3.3 Soil Standards

Polluted waters and air will in many cases unload the pollutant onto the soil . The land is also affected through anthropogenic activities. If the land is not polluted through emissions from industrial processes, which are eventually precipitated onto the land, then the later may be polluted through activities such as mining, agriculture, solid waste and liquid waste disposal.

A variety of chemicals, both organic and inorganic compounds, contaminate the soil in varying degrees. Mining and smelting processes and fuel combustion have given rise to contaminated soils containing a variety of heavy metals. Oil and tar residues from gas and oil refineries can contaminate the soils. Land-fill sites save increased methane concentrations in the air environment.
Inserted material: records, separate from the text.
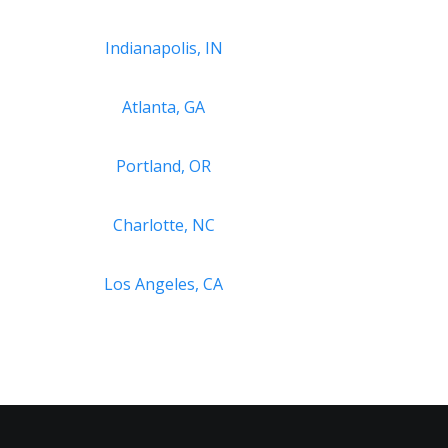
Indianapolis, IN
Atlanta, GA
Portland, OR
Charlotte, NC
Los Angeles, CA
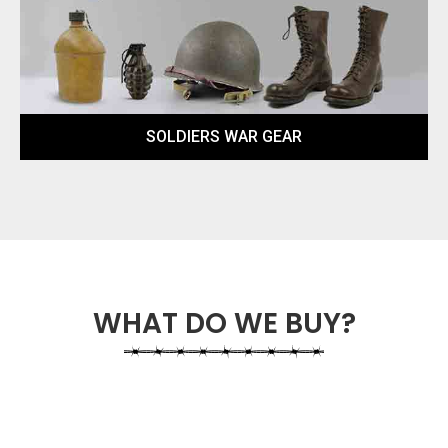
SOLDIERS WAR GEAR
WHAT DO WE BUY?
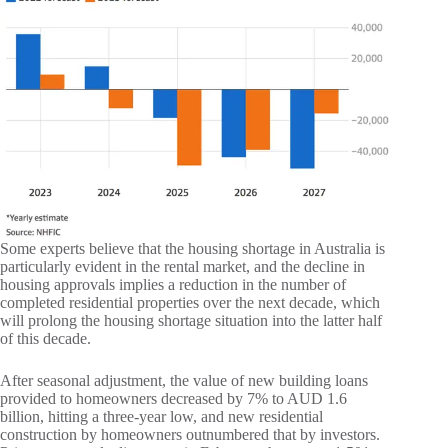
Some experts believe that the housing shortage in Australia is
particularly evident in the rental market, and the decline in
housing approvals implies a reduction in the number of
completed residential properties over the next decade, which
will prolong the housing shortage situation into the latter half
of this decade.
After seasonal adjustment, the value of new building loans
provided to homeowners decreased by 7% to AUD 1.6
billion, hitting a three-year low, and new residential
construction by homeowners outnumbered that by investors.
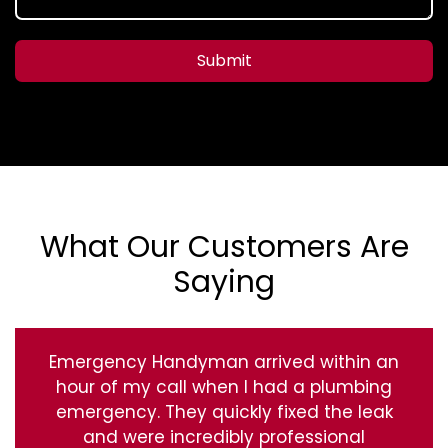
Submit
What Our Customers Are
Saying
Emergency Handyman arrived within an
hour of my call when I had a plumbing
emergency. They quickly fixed the leak
and were incredibly professional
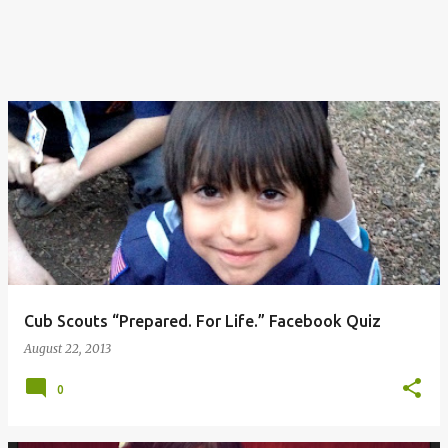
Cub Scouts “Prepared. For Life.” Facebook Quiz
August 22, 2013
0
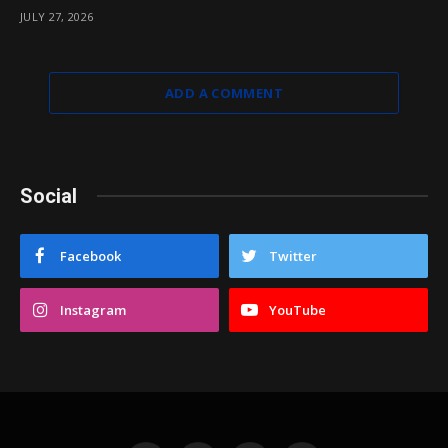
JULY 27, 2026
ADD A COMMENT
Social
Facebook
Twitter
Instagram
YouTube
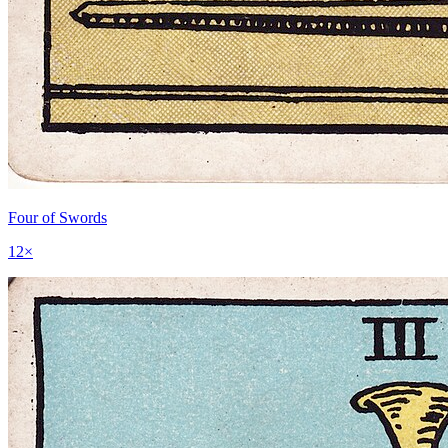
Four of Swords
12
×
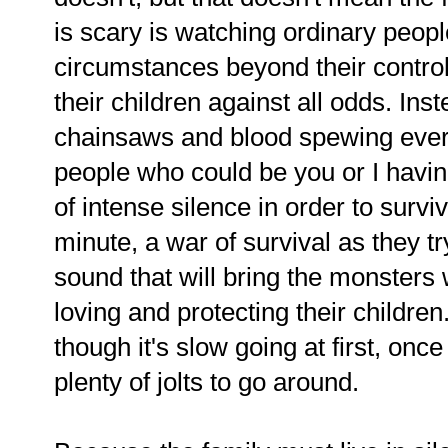
is scary is watching ordinary people
circumstances beyond their control,
their children against all odds. Inst
chainsaws and blood spewing everyw
people who could be you or I having 
of intense silence in order to survi
minute, a war of survival as they try
sound that will bring the monsters whi
loving and protecting their childre
though it's slow going at first, once
plenty of jolts to go around.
Direct application of fertilisers, pesticides and contaminated sewage sludges or irrigation water have contaminated many soils by altering the microbial activities and emission of green-house gases like nitrogen dioxide, nitrous oxide, among other, into the atmosphere.

Tanzania has had standardised test methods for soil for quite some time, developed by the Mlingano Research Centre -Soil Central Laboratory (Tanga), one of the oldest research centres in the country. The methods used by the Soil Central Laboratory were aimed at adapting internationally accepted procedures. The standards being proposed form only a part of the said procedures and are being adopted from the International Organisation for
Standardisation. For the time being, the standards being proposed are test methods.